Steven Mih: The Presto Software Foundation is a project hosted under the Linux Foundation. It was created last year by companies like Facebook, Twitter, Alibaba and Uber. Alluxio is an open source project that is commonly used with Presto, the open source distributed SQL query engine, as well as other projects like Spark and TensorFlow. We support all these different frameworks. And since this was a foundation that was open to all, we decided to join it as one of the companies involved in that foundation.
Swapnil Bhartiya: If you look at the goals of the foundation, what value does Alluxio bring to it?
Steven Mih: The Linux foundation projects are all about open source, it’s helping grow the communities of these projects. With the Presto Foundation being hosted under the Linux Foundation, we work in an open source way to help develop the community and increase the adoption of the Presto project.
Alluxio is often used under Presto, so the value we bring is around accelerating the data to that. We recently developed a preview which now allows users to transform the data into the format that Presto is looking for. So we’re pretty excited about those things and we’ll be talking about that at PrestoCon that’s coming up at the end of March.
Swapnil Bhartiya: Can you also explain how people, companies, developers using Alluxio with Presto and also give example of some of the major use cases that you can talk about openly?
Steven Mih: One of the big use cases is that Presto is designed to query anything anywhere. It has connectors to different data sources, which can be in remote places. That’s where Alluxio is co-installed with Presto workers which allows users to make that data to be available and local. The result of that is extremely high performance.
In today’s customer environment, they oftentimes are doing more multi-cloud or hybrid and they have data in different sources. There could be data on prem. They can’t necessarily get to the cloud yet, or vice versa. There may be S3 buckets somewhere that they need access to. Alluxio makes all of that seamless for the Presto users.
Swapnil Bhartiya: Can you elaborate that a bit?
Steven Mih: You can now have a much local and higher performing system because the data is now cached locally to the Presto clusters. What it means for data in remote places is that the data infrastructure becomes a lot simpler. Without Alluxio with Presto, you’d have to copy that data and make different silos. The copies of that data need to be synchronized; it needs to be maintained. Users end up having a pretty big data wrangling challenge. We call it the PAS stack, Presto, Alluxio and S3. That stack is becoming much more common now as users can add S3 to it, they can add HDFS to it in remote places and it just operates at a much higher level as if it’s local and very high performance.
On top of that, we’ve added even more to this in our developer preview. We’ve added a catalog service as well as transform operations and we are really excited about how that adds to the picture.

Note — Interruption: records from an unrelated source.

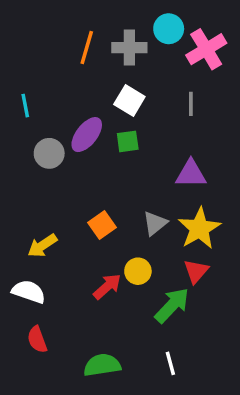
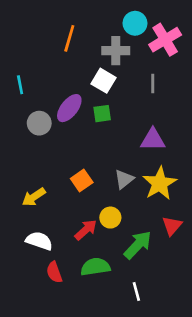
gray cross: (129, 48) -> (116, 51), moved
red triangle: (196, 271) -> (172, 226), moved
white semicircle: (29, 292) -> (39, 241), moved
red semicircle: (37, 339) -> (54, 272), moved
green semicircle: (102, 365) -> (95, 267), moved

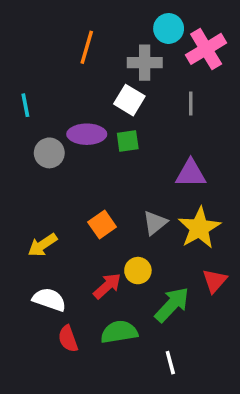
purple ellipse: (69, 108) -> (87, 134), turned 52

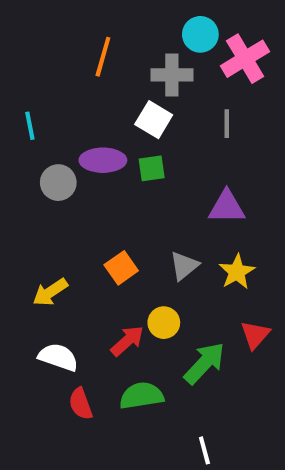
yellow star: (199, 228) -> (237, 272), size x0.7
white line: (170, 363) -> (204, 450), moved

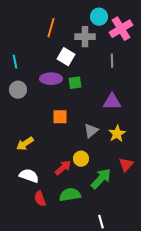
white square: (154, 120) -> (66, 57), moved
gray circle: (58, 183) -> (18, 90), moved
orange square: (121, 268) -> (60, 117), moved, turned 35

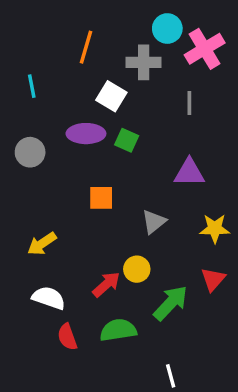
cyan line: (15, 62) -> (32, 86), moved
green square: (75, 83) -> (127, 140), turned 32
yellow star: (117, 134) -> (215, 228), moved, turned 30

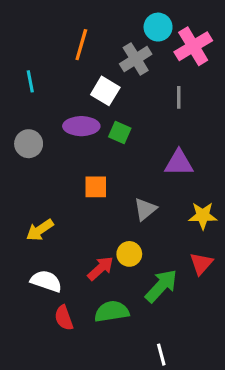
gray cross: (144, 62) -> (136, 59), turned -32

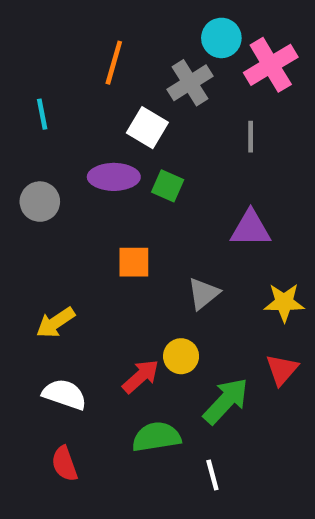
red semicircle: (64, 318) -> (64, 464), moved
white line: (161, 355) -> (212, 475), moved

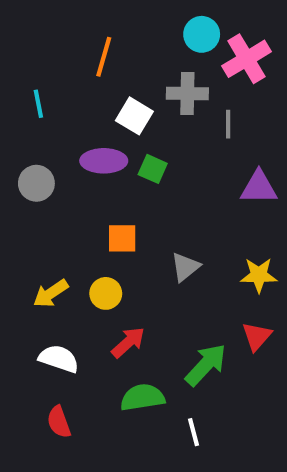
gray cross: (190, 83) -> (187, 93), moved, turned 33
purple triangle: (251, 228) -> (259, 187), moved
yellow circle: (181, 356) -> (106, 293), moved

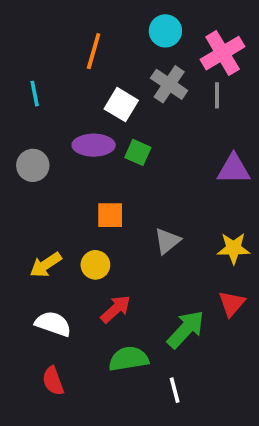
cyan circle: (202, 34) -> (165, 31), moved
gray cross: (187, 93) -> (169, 84), turned 33
gray line: (228, 124) -> (217, 95), moved

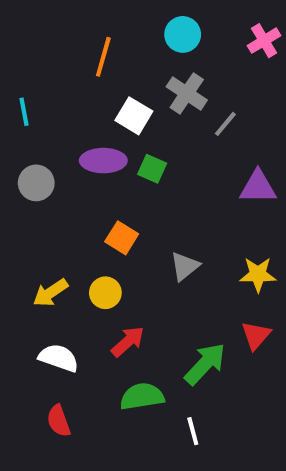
pink cross: (223, 53) -> (264, 41), moved, size x0.7
cyan line: (35, 94) -> (24, 112), moved
gray line: (217, 95) -> (225, 124), moved, turned 40
orange square: (110, 215) -> (122, 238), turned 32

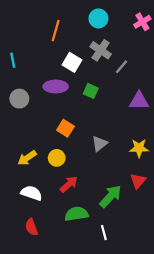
green square: (152, 169) -> (91, 91), moved

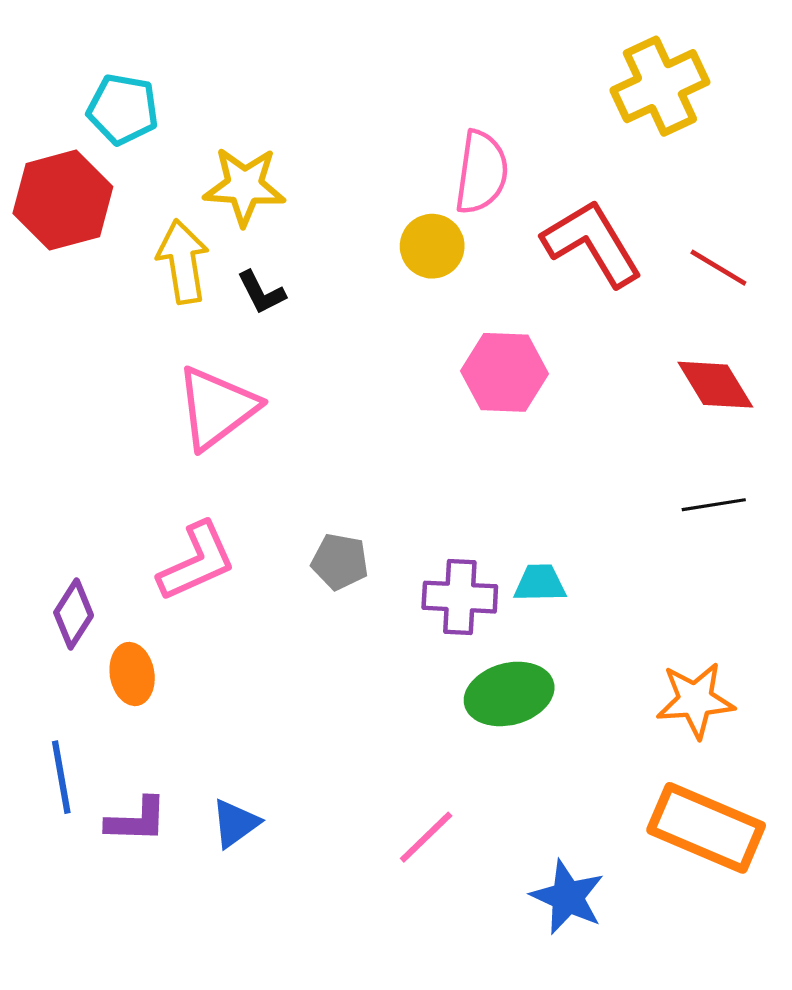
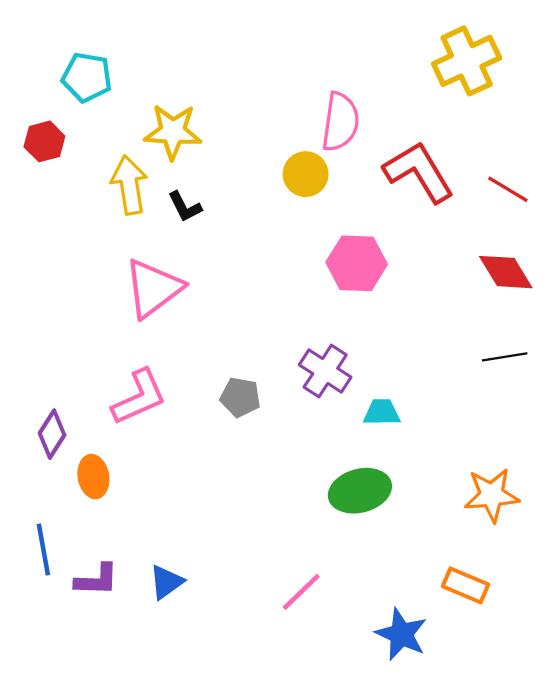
red hexagon: (63, 200) -> (44, 141), size x0.6
purple cross: (460, 597) -> (325, 371), moved, turned 30
orange rectangle: (706, 828) -> (466, 585), moved, size x0.6

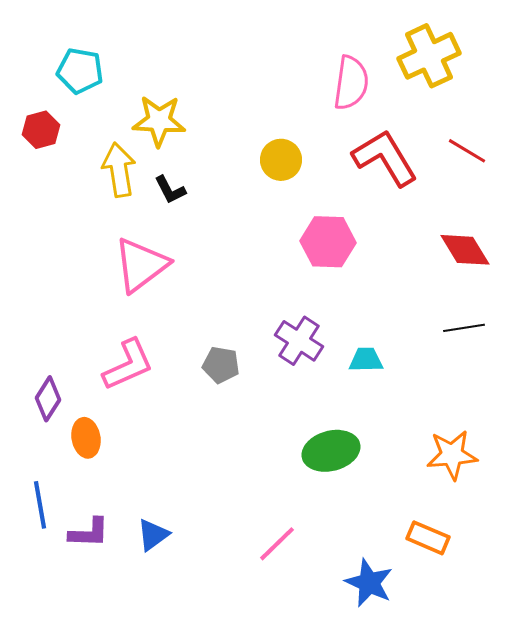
pink semicircle: (340, 122) -> (351, 83), moved
red line: (508, 189) -> (467, 151), moved
cyan trapezoid: (382, 412) -> (366, 360), moved

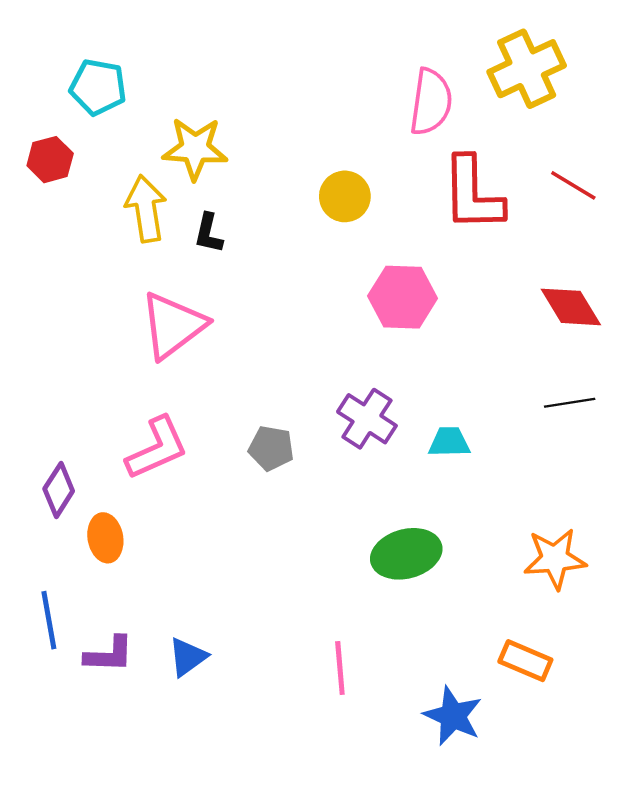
red L-shape: (385, 158) -> (473, 194), turned -150
black L-shape: (170, 190) -> (209, 233), turned 40
pink line: (277, 544) -> (340, 668), turned -51

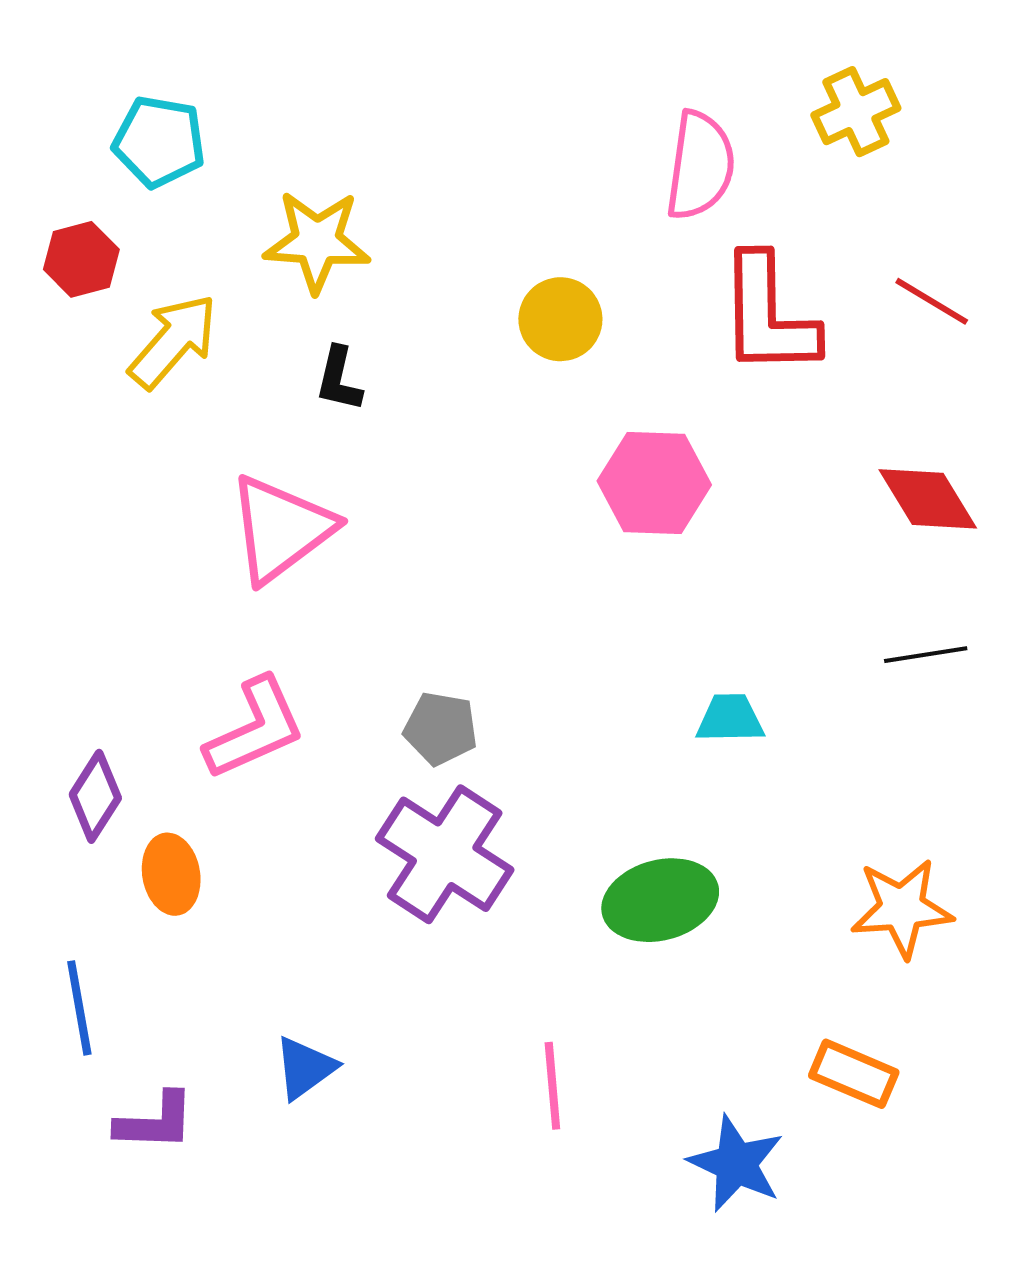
yellow cross: (527, 69) -> (856, 112), size x0.7
yellow arrow: (146, 209) -> (173, 341), moved, turned 50
purple cross: (367, 419) -> (445, 854), moved, size x1.4
purple L-shape: (109, 655) -> (155, 1122), moved

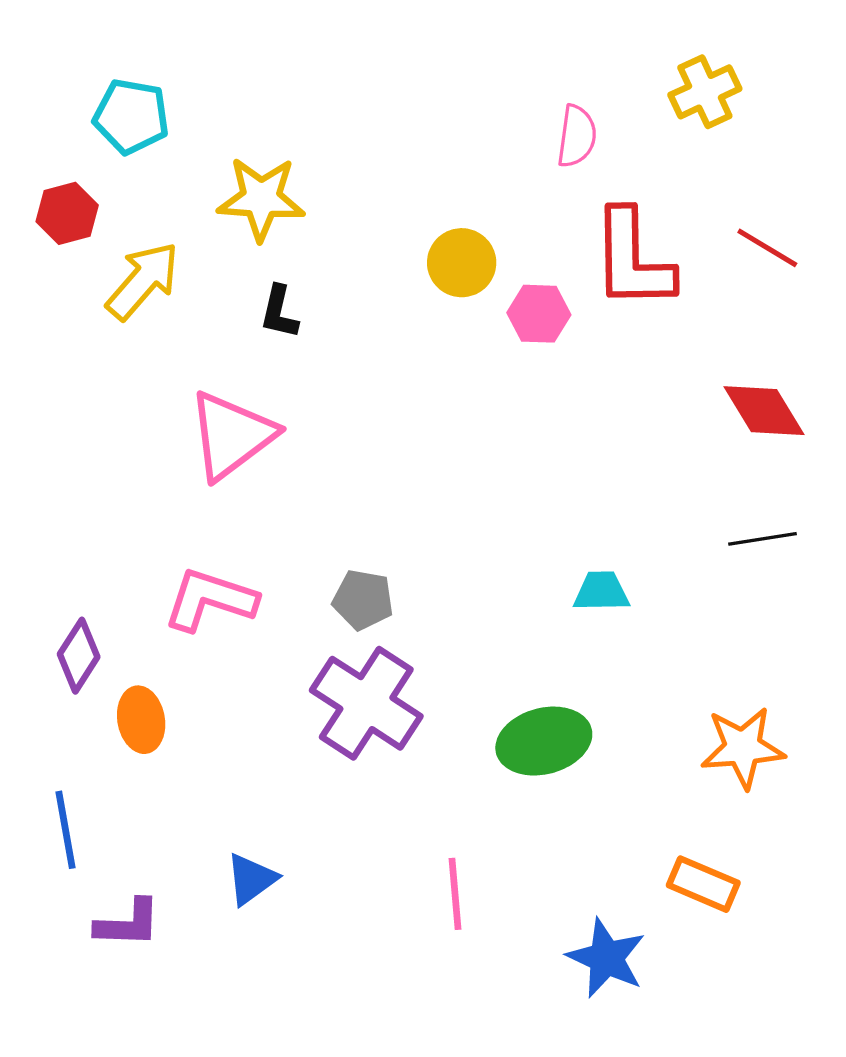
pink semicircle: (700, 166) -> (577, 136), size x0.7
pink hexagon: (654, 483) -> (539, 314), moved, size x0.7
pink L-shape: (255, 728) -> (210, 600), turned -138

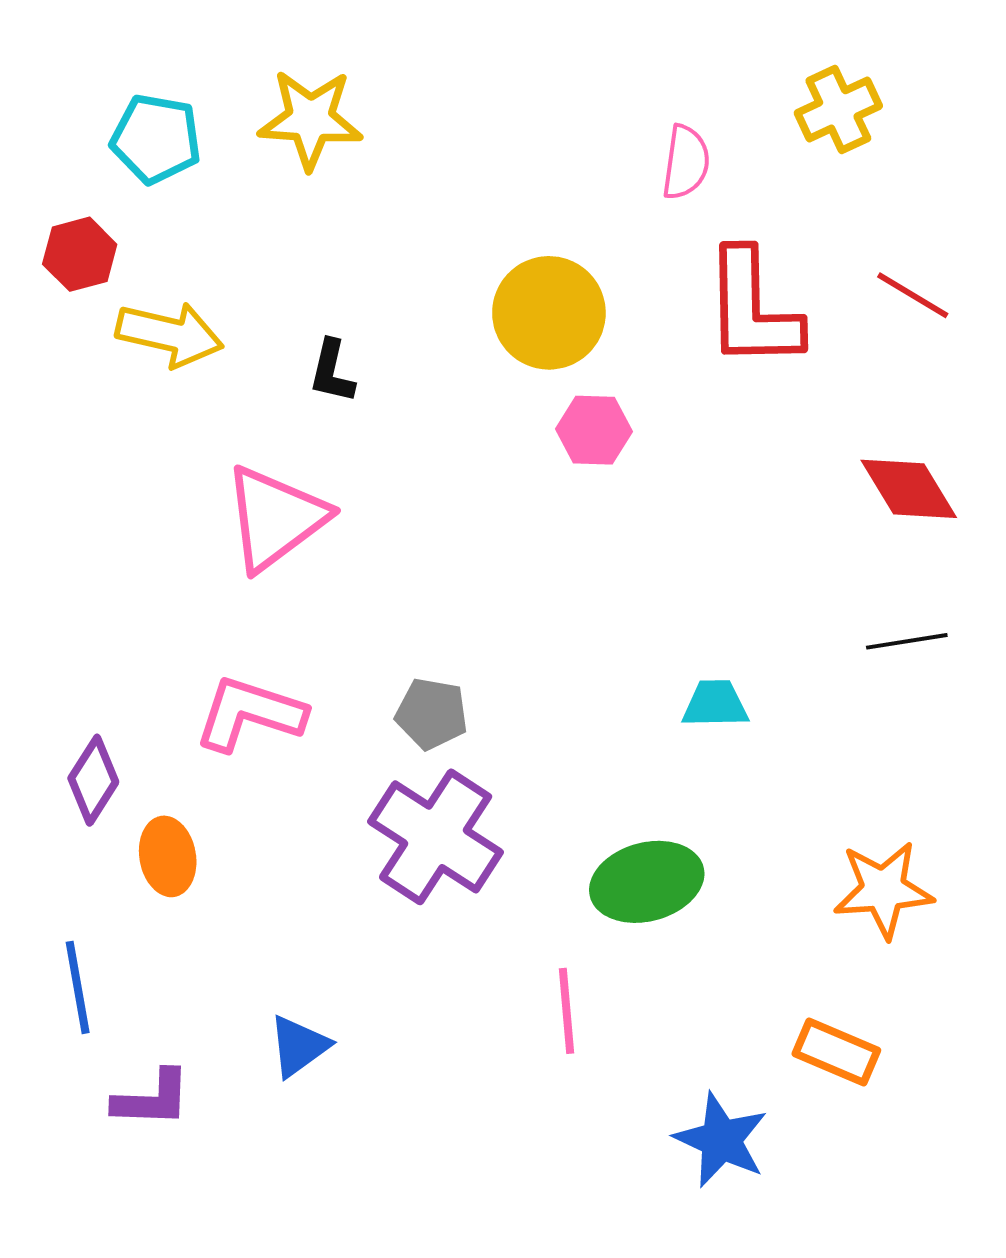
yellow star: (261, 199) -> (310, 119), moved
yellow circle: (462, 263) -> (549, 313), size x1.4
yellow arrow: (143, 281) -> (170, 334), turned 62
pink hexagon: (539, 314) -> (594, 430), moved
pink line: (455, 894) -> (567, 1011), moved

Swapnil Bhartiya: And as you said, the PrestoCon is coming up. Is it co-hosted with some other Linux Foundation event or is it an individual conference?
Steven Mih: This one is a standalone one day conference. It’s happening on March 24, 2002 at San Mateo Marriott San Francisco Airport. It’s a conference for the developers, for people who are working with data. Anyone can attend it for the day to hear talks from companies like Facebook about how they use Presto at scale. We’re sponsoring the show, so we’ll have a talk about the PAS, Presto and Alluxio, stack. It’s a really great event for networking and learning how other companies are using it.
About Alluxio: Alluxio is the developer of open source data orchestration software for the cloud. Alluxio moves data closer to AI and machine learning compute frameworks in any cloud across clusters, regions, clouds and countries, providing memory-speed data access to files and objects. Intelligent data tiering and data management deliver consistent high performance to customers in financial services, high tech, retail and telecommunications.
Alluxio is in production use today at seven out of the top ten internet companies. Venture-backed by Andreessen Horowitz and Seven Seas Partners, Alluxio was founded at UC Berkeley’s AMPLab by the creators of the Tachyon open source project.